Bolzano: “Pardon me?”
Jones: “Pinky. My new name for her.”
Bolzano: “Do you have a problem pronouncing Pinquinfidenjosn? Is it difficult for you to say?”
Jones: “Long for my taste. You notice her skin, how red she gets when she’s eatin’ or dancin’? Looks like a Pinky to me.”
Bolzano: “It does fit.”
Jones: “Ya see how she bellies up to the trough?”
Bolzano: “If you are referring to her eating habits, yes, I have noticed her penchant for fine food.”
Jones: “Fine food, crap food, hell, bet she’d eat crickets. Look at her. Shoveling it in with both hands.”
Bolzano: “There she goes for another serving, reaching in deep. Is that her fourth or fifth?
Jones: “Lost count.”
Bolzano: “I believe the time has come for me to dredge the bottom for a final dollop of duck and tubers. The oily fowl is nearly finito.”

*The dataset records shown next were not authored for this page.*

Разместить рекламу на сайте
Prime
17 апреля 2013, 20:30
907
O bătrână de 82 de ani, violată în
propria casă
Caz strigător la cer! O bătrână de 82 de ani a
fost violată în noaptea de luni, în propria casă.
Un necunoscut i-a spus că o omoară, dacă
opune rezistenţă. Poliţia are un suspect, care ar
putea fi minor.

Jones: “I’d steer clear of Pinky. Might wanna wrestle ya for it.”
From the log of Salvatore Bolzano
Firefighter II
(English translation)
Gorged to the point of exhaustion, we rested by the fires in relative silence. It is never completely quiet in this wild world
. Even when the clan stills its collective tongue, there are always far-off echoes of predator and prey, or nearby croaks of winter toads, crackling of fires, hooting owls, and the flutter of hairy bats hunting the sky for moths. Even should the animals grow silent, tall trees creak in mountain winds and leaves rustle in darkness above.
We drowsed with our own thoughts, enjoyed a surprisingly peaceful interlude until one of the Valley Clan women worked up the nerve to throw an armful of pine boughs upon the fire nearest to a group of unattached New Green Turtle men. Illuminated by flaring light, the winsome widow performed a ritualized mating dance. I imagine Jones would call it a “bird dance,” for that is what it resembled.

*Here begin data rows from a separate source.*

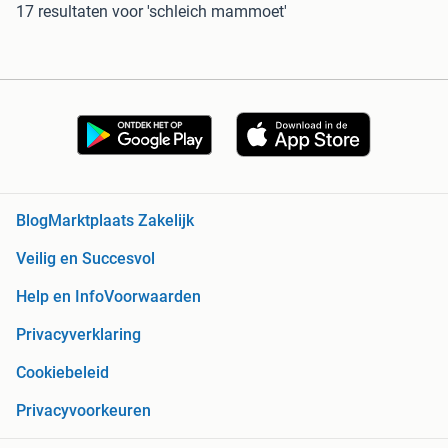
17 resultaten
voor 'schleich mammoet'
Blog
Marktplaats Zakelijk
Veilig en Succesvol
Help en Info
Voorwaarden
Privacyverklaring
Cookiebeleid
Privacyvoorkeuren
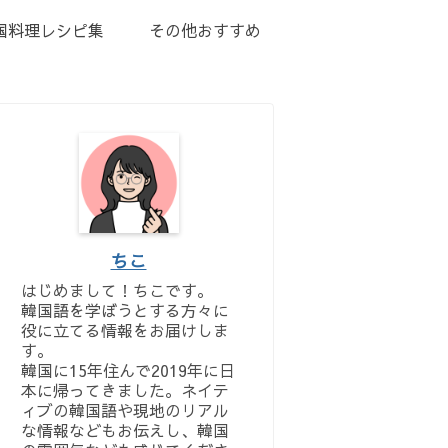
国料理レシピ集
その他おすすめ
ちこ
はじめまして！ちこです。
韓国語を学ぼうとする方々に
役に立てる情報をお届けしま
す。
韓国に15年住んで2019年に日
本に帰ってきました。ネイテ
ィブの韓国語や現地のリアル
な情報などもお伝えし、韓国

Dressed in tanned leather cape and goatskin shift decorated with snail shells and wooden beads, the woman kept her eyes downcast as she scratched at the ground with her bare feet. Flapping her arms slowly like a rutting quail, she made three full circuits of the fire. As a finale, just before returning to her seat and giving way to the next dancer, she lifted her green eyes to give the boys a clear view of her freckled face.
Fralista was the only female member of the Valley Clan not to do the dance. It is no secret that she and Jones have become an “item.” Once the fifth woman had finished, Babeck threw his own armful of combustibles into the fire. From the center of the camp’s outdoor eating area, in guttural trade dialect, the burly man apologized to Karloon and also to Tomon. Dipping his head, slapping one hand down upon the other, he made a show of paying his respect to both men.
“Clan leader Tomon and wife Gertilkgs, to honor your new baby boy, I will perform a dance from my former clan,” he proclaimed. “This dance drives away evil traits like fear and poor vision.”